Descobrimos a predileção da personagem por carne humana quando, numa festa do pijama, uma amiga mostra a ela o esmalte das unhas. Ela observa vidrada, até que pega um indicador e o enfia na boca. Em vez de avançar para brincadeiras mais quentes, no entanto, arranca o dedo fora com uma mordida.
“Pode soar estranho, mas gravar em meio a todo aquele sangue não foi incômodo ou nojento. Na verdade, foi divertido. Os dias em que me cobri de sangue foram os melhores, porque todos estavam de bom humor, achando engraçado. E a mistura ainda tinha um gosto bom”, diz Taylor Russell.
De incidente em incidente, sua personagem e o pai foram obrigados, por anos, a fugir de uma cidade para outra, sem deixar rastros. Até que, certa noite, o patriarca abandona a filha com alguns poucos dólares, uma gravação carregada de culpa e também de alívio e sua certidão de nascimento, que revela as primeiras informações que ela tem da mãe.
Ela decide pegar a estrada em busca daquela figura até então inexistente, mas esbarra num senhor estranho, interpretado por Mark Rylance. E descobre que não é a única comedora de carne humana no mundo, mas logo rejeita a ideia de assassinar para se alimentar, como ele sugere.
Ameaça masculina
“Até os ossos” joga, a todo tempo, com a ideia de ser perigoso e estar em perigo. Maren está nas duas posições, o que leva a trama a interpretações menos sangrentas, em especial se considerarmos que a protagonista é jovem que em seu caminho se sente constantemente ameaçada por homens mais velhos.
Até que o rostinho delicado e adorado de Chalamet entra em cena. Ele e a protagonista sentem ligação instantânea e embarcam juntos em road movie que, para Russell, é muito mais sobre sexualidade, solidão, vício, amadurecimento e o sentimento de deslocamento do que sobre vísceras. E, acima de tudo, amor.
Adaptação do romance homônimo de Camille DeAngelis, o filme tem roteiro de David Kajganich, que por sua vez colaborou com Guadagnino em “Suspíria”. Para ele, no coração da trama está o relacionamento do casal, e quem for ao cinema deve estar ciente de que esta não é bem uma história de terror.
“As pessoas estão famintas, perdão pelo trocadilho, por filmes que não digam a elas como devem se sentir ou que não venham com um manual de instruções”, reflete o roteirista, que também sugere os motivos para a sanguinolência estar em alta em produções que não pertencem necessariamente ao horror.

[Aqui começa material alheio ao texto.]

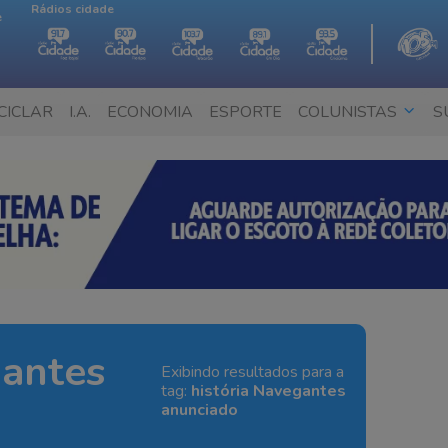
Rádios cidade
e
CICLAR
I.A.
ECONOMIA
ESPORTE
COLUNISTAS
S
gantes
Exibindo resultados para a
tag:
história Navegantes
anunciado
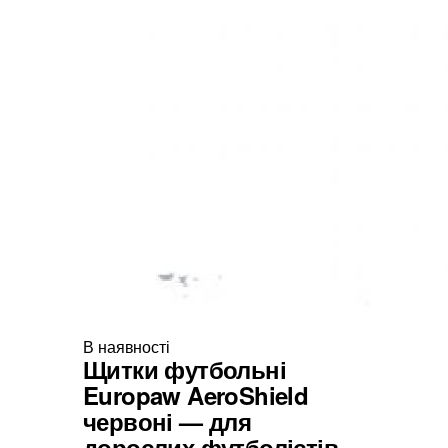
В наявності
Щитки футбольні
Europaw AeroShield
червоні — для
дорослих футболістів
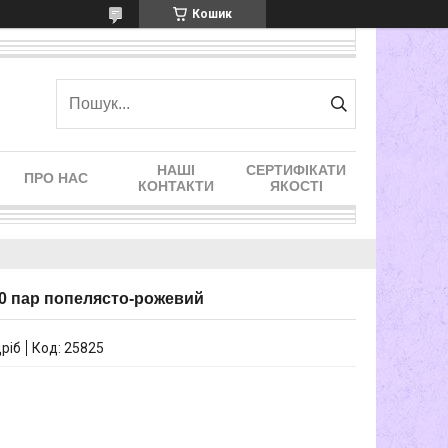
Кошик
НАШІ
СЕРТИФІКАТИ
ПРО НАС
КОНТАКТИ
ЯКОСТІ
50 пар попелясто-рожевий
дріб
Код:
25825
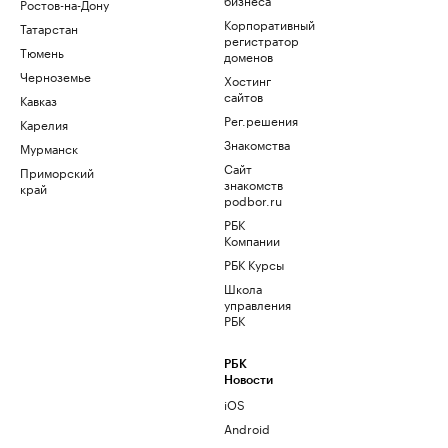
Ростов-на-Дону
Корпоративный
Татарстан
регистратор
Тюмень
доменов
Черноземье
Хостинг
сайтов
Кавказ
Рег.решения
Карелия
Знакомства
Мурманск
Сайт
Приморский
знакомств
край
podbor.ru
РБК
Компании
РБК Курсы
Школа
управления
РБК
РБК
Новости
iOS
Android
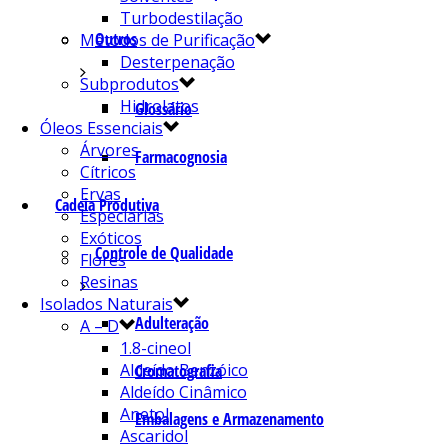
Turbodestilação
Outros
Métodos de Purificação
Desterpenação
Subprodutos
Hidrolatos
Glossário
Óleos Essenciais
Árvores
Farmacognosia
Cítricos
Ervas
Cadeia Produtiva
Especiarias
Exóticos
Controle de Qualidade
Flores
Resinas
Isolados Naturais
Adulteração
A – D
1.8-cineol
Aldeído Benzóico
Cromatografia
Aldeído Cinâmico
Anetol
Embalagens e Armazenamento
Ascaridol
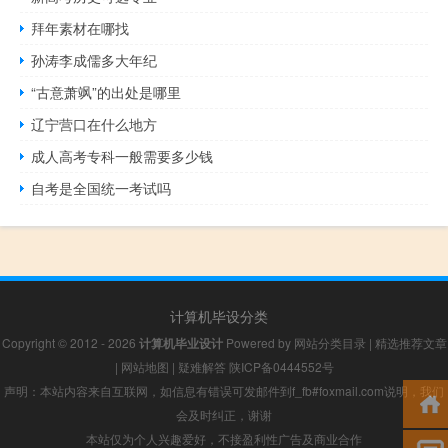
拜年素材在哪找
孙涛李成儒多大年纪
“古意萧飒”的出处是哪里
辽宁营口在什么地方
成人高考专科一般需要多少钱
自考是全国统一考试吗
计算机毕设分类
Copyright © 2012 - 2026
计算机毕业设计
Powered by
网站分类目录
|
精选推荐文章
|
网站地图
|
疑难解答
陕ICP备0444552号
声明：本站内容来自互联网，如信息有错误可发邮件到f_fb#foxmail.com说明，我们
会及时纠正，谢谢
本站仅为个人兴趣爱好，不接盈利性广告及商业合作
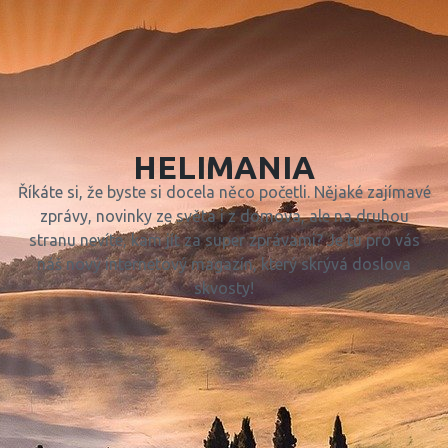
HELIMANIA
Říkáte si, že byste si docela něco početli. Nějaké zajímavé
zprávy, novinky ze světa i z domova, ale na druhou
stranu nevíte, kam jít za super zprávami? Je tu pro vás
náš nový internetový magazín, který skrývá doslova
skvosty!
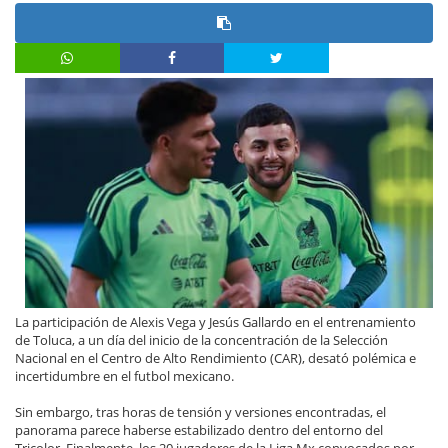
La participación de Alexis Vega y Jesús Gallardo en el entrenamiento
de Toluca, a un día del inicio de la concentración de la Selección
Nacional en el Centro de Alto Rendimiento (CAR), desató polémica e
incertidumbre en el futbol mexicano.
Sin embargo, tras horas de tensión y versiones encontradas, el
panorama parece haberse estabilizado dentro del entorno del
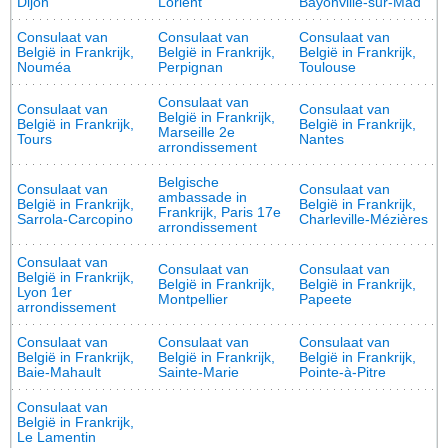
Dijon
Lorient
Bayonville-sur-Mad
Consulaat van
Consulaat van
Consulaat van
België in Frankrijk,
België in Frankrijk,
België in Frankrijk,
Nouméa
Perpignan
Toulouse
Consulaat van
Consulaat van
Consulaat van
België in Frankrijk,
België in Frankrijk,
België in Frankrijk,
Marseille 2e
Tours
Nantes
arrondissement
Belgische
Consulaat van
Consulaat van
ambassade in
België in Frankrijk,
België in Frankrijk,
Frankrijk, Paris 17e
Sarrola-Carcopino
Charleville-Mézières
arrondissement
Consulaat van
Consulaat van
Consulaat van
België in Frankrijk,
België in Frankrijk,
België in Frankrijk,
Lyon 1er
Montpellier
Papeete
arrondissement
Consulaat van
Consulaat van
Consulaat van
België in Frankrijk,
België in Frankrijk,
België in Frankrijk,
Baie-Mahault
Sainte-Marie
Pointe-à-Pitre
Consulaat van
België in Frankrijk,
Le Lamentin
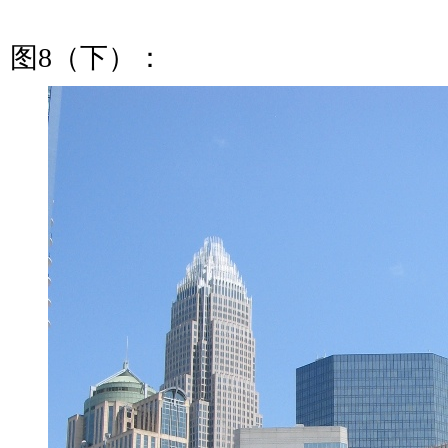
图8（下）：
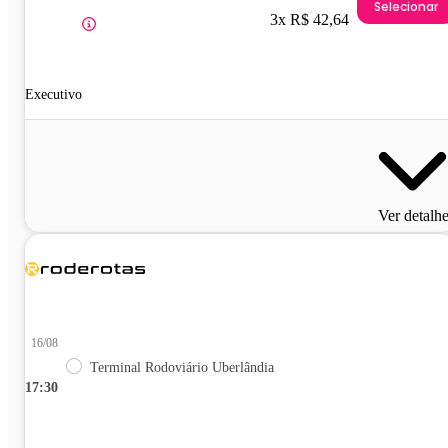
Selecionar
3x R$ 42,64
Executivo
Ver detalh
16/08
Terminal Rodoviário Uberlândia
17:30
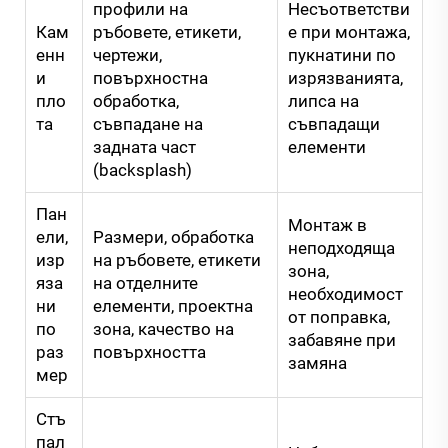
профили на
Несъответстви
Кам
ръбовете, етикети,
е при монтажа,
енн
чертежи,
пукнатини по
и
повърхностна
изрязванията,
пло
обработка,
липса на
та
съвпадане на
съвпадащи
задната част
елементи
(backsplash)
Пан
Монтаж в
ели,
Размери, обработка
неподходяща
изр
на ръбовете, етикети
зона,
яза
на отделните
необходимост
ни
елементи, проектна
от поправка,
по
зона, качество на
забавяне при
раз
повърхността
замяна
мер
Стъ
пал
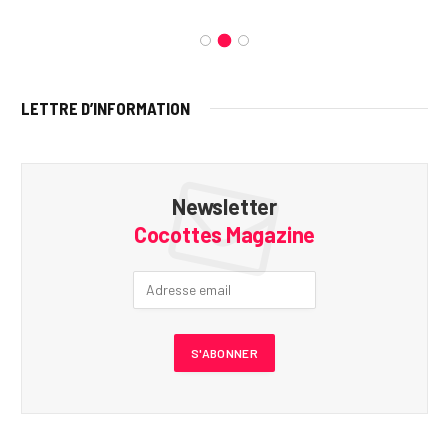
LETTRE D’INFORMATION
Newsletter
Cocottes Magazine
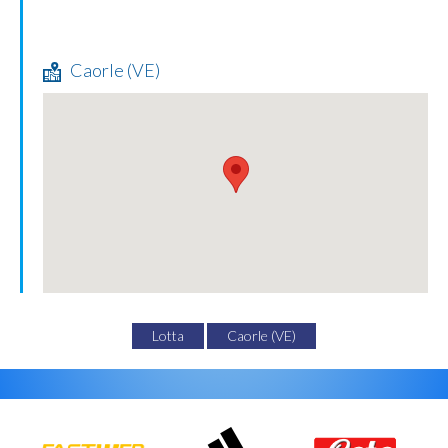
Caorle (VE)
Lotta
Caorle (VE)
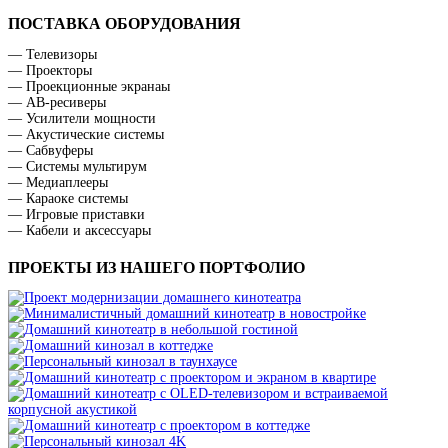
ПОСТАВКА ОБОРУДОВАНИЯ
— Телевизоры
— Проекторы
— Проекционные экранаы
— АВ-ресиверы
— Усилители мощности
— Акустические системы
— Сабвуферы
— Системы мультирум
— Медиаплееры
— Караоке системы
— Игровые приставки
— Кабели и аксессуары
ПРОЕКТЫ ИЗ НАШЕГО ПОРТФОЛИО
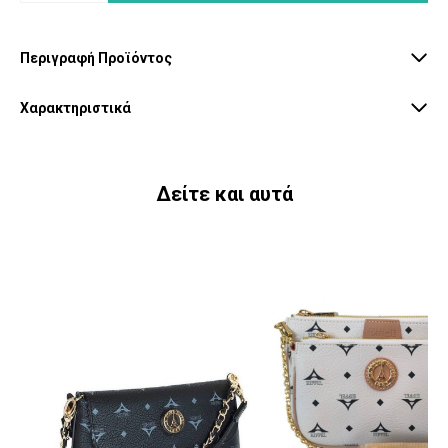
Περιγραφή Προϊόντος
Χαρακτηριστικά
Δείτε και αυτά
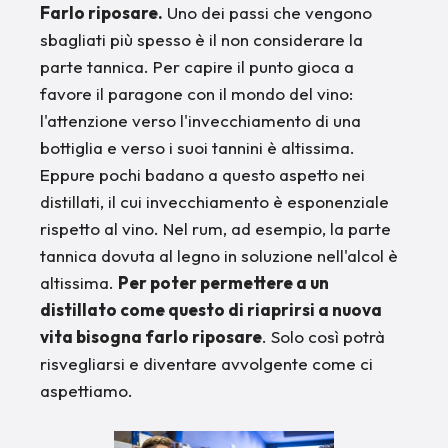
Farlo riposare.
Uno dei passi che vengono
sbagliati più spesso è il non considerare la
parte tannica. Per capire il punto gioca a
favore il paragone con il mondo del vino:
l'attenzione verso l'invecchiamento di una
bottiglia e verso i suoi tannini è altissima.
Eppure pochi badano a questo aspetto nei
distillati, il cui invecchiamento è esponenziale
rispetto al vino. Nel rum, ad esempio, la parte
tannica dovuta al legno in soluzione nell'alcol è
altissima.
Per poter permettere a un
distillato come questo di riaprirsi a nuova
vita bisogna farlo riposare
. Solo così potrà
risvegliarsi e diventare avvolgente come ci
aspettiamo.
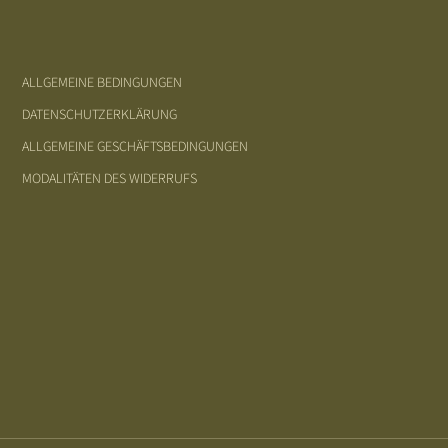
ALLGEMEINE BEDINGUNGEN
DATENSCHUTZERKLÄRUNG
ALLGEMEINE GESCHÄFTSBEDINGUNGEN
MODALITÄTEN DES WIDERRUFS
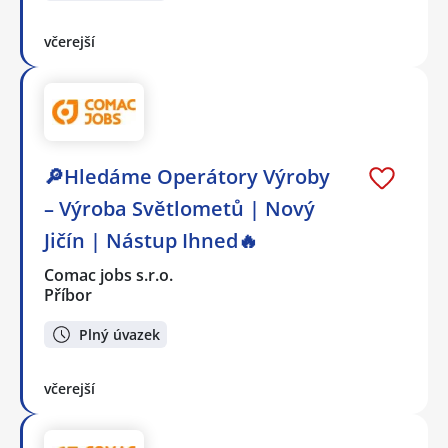
včerejší
🔎Hledáme Operátory Výroby
– Výroba Světlometů | Nový
Jičín | Nástup Ihned🔥
Comac jobs s.r.o.
Příbor
Plný úvazek
včerejší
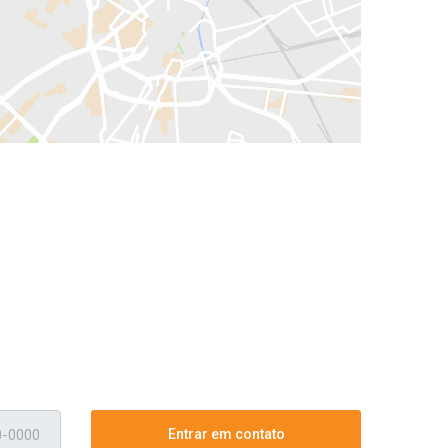
Entrar em contato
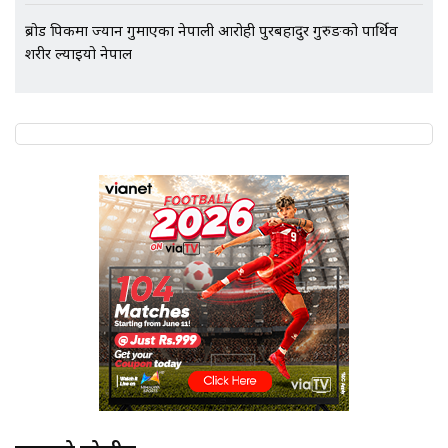
ब्रोड पिकमा ज्यान गुमाएका नेपाली आरोही पुरबहादुर गुरुङको पार्थिव
शरीर ल्याइयो नेपाल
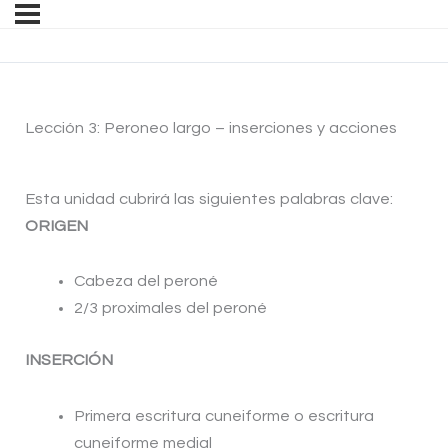
Lección 3: Peroneo largo – inserciones y acciones
Esta unidad cubrirá las siguientes palabras clave:
ORIGEN
Cabeza del peroné
2/3 proximales del peroné
INSERCIÓN
Primera escritura cuneiforme o escritura
cuneiforme medial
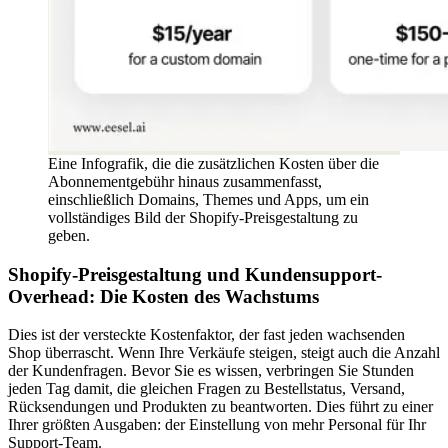
Eine Infografik, die die zusätzlichen Kosten über die
Abonnementgebühr hinaus zusammenfasst,
einschließlich Domains, Themes und Apps, um ein
vollständiges Bild der Shopify-Preisgestaltung zu
geben.
Shopify-Preisgestaltung und Kundensupport-
Overhead: Die Kosten des Wachstums
Dies ist der versteckte Kostenfaktor, der fast jeden wachsenden
Shop überrascht. Wenn Ihre Verkäufe steigen, steigt auch die Anzahl
der Kundenfragen. Bevor Sie es wissen, verbringen Sie Stunden
jeden Tag damit, die gleichen Fragen zu Bestellstatus, Versand,
Rücksendungen und Produkten zu beantworten. Dies führt zu einer
Ihrer größten Ausgaben: der Einstellung von mehr Personal für Ihr
Support-Team.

“As pessoas estão percebendo que estamos num momento da história em que não conversamos. Nós preferimos partir para o conflito em vez de nos comunicarmos”, afirma, ao comentar o clima de polarização que tomou o planeta. “Para quem tem boas intenções, isso é aterrorizante. Filmes como 'Até os ossos' subvertem esse terror para falar sobre conexão humana”, garante.
“ATÉ OS OSSOS”
• EUA, Itália, 2022. Direção: Luca Guadagnino. Com Timothée Chalamet, Taylor Russell e Mark Rylance.
• Classificação: 18 anos. Em cartaz nesta quarta-feira no Cineart Ponteio (15h30, 18h20, 21h10), UNA Cine Belas Artes (16h, 20h30) e Diamond (18h50, 21h40).
• Classificação: 18 anos. Em cartaz nesta quarta-feira no Cineart Ponteio (15h30, 18h20, 21h10), UNA Cine Belas Artes (16h, 20h30) e Diamond (18h50, 21h40).